Au jour 9 du confinement de l’être confiné

Il était à peu près 13 h 15 quand on est venu entourer mon cou d’un foulard, couvrir ma tête d’une tuque, plonger mes mains dans des mitaines, bien placer mes bras paralysés sur les appuis-bras du fauteuil roulant, avant de les attacher ; un bâillement peut les ressusciter momentanément, les soulever, les déplacer et me déséquilibrer. Mystère. On a finalement étendu une couverture chaude sur moi.

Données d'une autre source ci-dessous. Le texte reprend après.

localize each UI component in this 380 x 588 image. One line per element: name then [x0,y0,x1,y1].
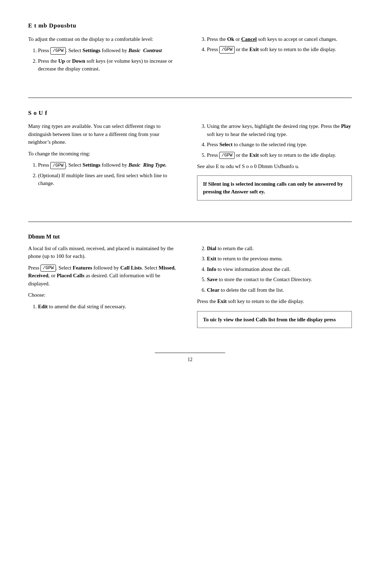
list-item: Using the arrow keys, highlight the desi… [207,122,352,138]
list-item: Press /GPW or the Exit soft key to retur… [207,45,352,54]
section-contrast-steps-left: Press /GPW. Select Settings followed by … [38,47,183,73]
section-calls-steps-left: Edit to amend the dial string if necessa… [38,303,183,311]
list-item: Press the Ok or Cancel soft keys to acce… [207,35,352,43]
gpw-key: /GPW [50,47,65,54]
section-contrast-left: To adjust the contrast on the display to… [28,35,183,76]
gpw-key: /GPW [219,46,234,53]
list-item: Press Select to change to the selected r… [207,141,352,149]
section-calls-intro: A local list of calls missed, received, … [28,245,183,260]
choose-label: Choose: [28,291,183,299]
list-item: Dial to return the call. [207,245,352,253]
section-ring-steps-right: Using the arrow keys, highlight the desi… [207,122,352,159]
see-also-text: See also E tu odu wf S o o 0 Dbmm Usfbun… [197,162,352,171]
page-footer: 12 [28,353,352,363]
calls-footer-text: Press the Exit soft key to return to the… [197,297,352,305]
section-ring-intro2: To change the incoming ring: [28,150,183,158]
section-calls-steps-right: Dial to return the call. Exit to return … [207,245,352,294]
section-calls: Dbmm M tut A local list of calls missed,… [28,233,352,339]
section-calls-title: Dbmm M tut [28,233,352,241]
section-contrast-title: E t mb Dpousbtu [28,21,352,30]
section-ring-intro: Many ring types are available. You can s… [28,122,183,146]
list-item: Info to view information about the call. [207,265,352,273]
list-item: Exit to return to the previous menu. [207,255,352,263]
basic-contrast-label: Basic Contrast [128,48,162,53]
list-item: Press /GPW or the Exit soft key to retur… [207,151,352,159]
list-item: (Optional) If multiple lines are used, f… [38,172,183,187]
list-item: Clear to delete the call from the list. [207,286,352,294]
list-item: Press the Up or Down soft keys (or volum… [38,57,183,73]
section-contrast-right: Press the Ok or Cancel soft keys to acce… [197,35,352,76]
section-ring-left: Many ring types are available. You can s… [28,122,183,200]
section-contrast-intro: To adjust the contrast on the display to… [28,35,183,43]
divider-1 [28,98,352,98]
ring-note-box: If Silent ing is selected incoming calls… [197,175,352,200]
footer-divider [155,353,225,353]
list-item: Press /GPW. Select Settings followed by … [38,47,183,55]
ring-note-text: If Silent ing is selected incoming calls… [203,181,343,195]
section-contrast-steps-right: Press the Ok or Cancel soft keys to acce… [207,35,352,54]
gpw-key: /GPW [40,265,56,272]
section-contrast: E t mb Dpousbtu To adjust the contrast o… [28,21,352,87]
page-number: 12 [188,357,192,362]
section-ring-right: Using the arrow keys, highlight the desi… [197,122,352,200]
section-calls-intro2: Press /GPW. Select Features followed by … [28,264,183,288]
gpw-key: /GPW [219,152,234,159]
list-item: Press /GPW. Select Settings followed by … [38,161,183,169]
calls-note-text: To uic ly view the issed Calls list from… [203,317,336,322]
gpw-key: /GPW [50,162,65,169]
list-item: Edit to amend the dial string if necessa… [38,303,183,311]
section-calls-left: A local list of calls missed, received, … [28,245,183,328]
section-ring-title: S o U f [28,109,352,118]
section-ring-steps-left: Press /GPW. Select Settings followed by … [38,161,183,187]
settings-label: Settings [83,48,101,53]
list-item: Save to store the contact to the Contact… [207,276,352,284]
calls-note-box: To uic ly view the issed Calls list from… [197,311,352,328]
divider-2 [28,222,352,222]
section-calls-right: Dial to return the call. Exit to return … [197,245,352,328]
section-ring: S o U f Many ring types are available. Y… [28,109,352,211]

Ma tête m’a conduit sur une galerie en forme de L, puis je me suis stationné dans l’angle. Il faisait à peu près 6 °C à ce moment-là. Le jour devant mes yeux était une baie vitrée qui ceinture la galerie sur une hauteur d’un peu moins de 2 mètres. J’ai basculé l’assise du fauteuil, j’ai vu le ciel, j’ai fermé les yeux, je me suis rapidement endormi à 50°.

Quand je me suis réveillé une quinzaine de minutes plus tard, j’ai retranché à peu près 25° vers l’avant, et j’ai observé la forêt à travers le verre. Ça sentait le souper en préparation, ça m’a écœuré, j’en ai voulu au vent.

Un pic-bois a commencé à cogner contre un arbre tout près. Je l’ai cherché sans succès pendant un bon 10 minutes à travers les sections de verre, puis les coups sont devenus moins audibles : il a volé vers d’autres arbres.

Après le vent, c’est à lui que j’en ai voulu. J’aurais aimé qu’il cogne et fracasse le verre, l’acier, le béton et la brique pour que je m’évade du CHSLD.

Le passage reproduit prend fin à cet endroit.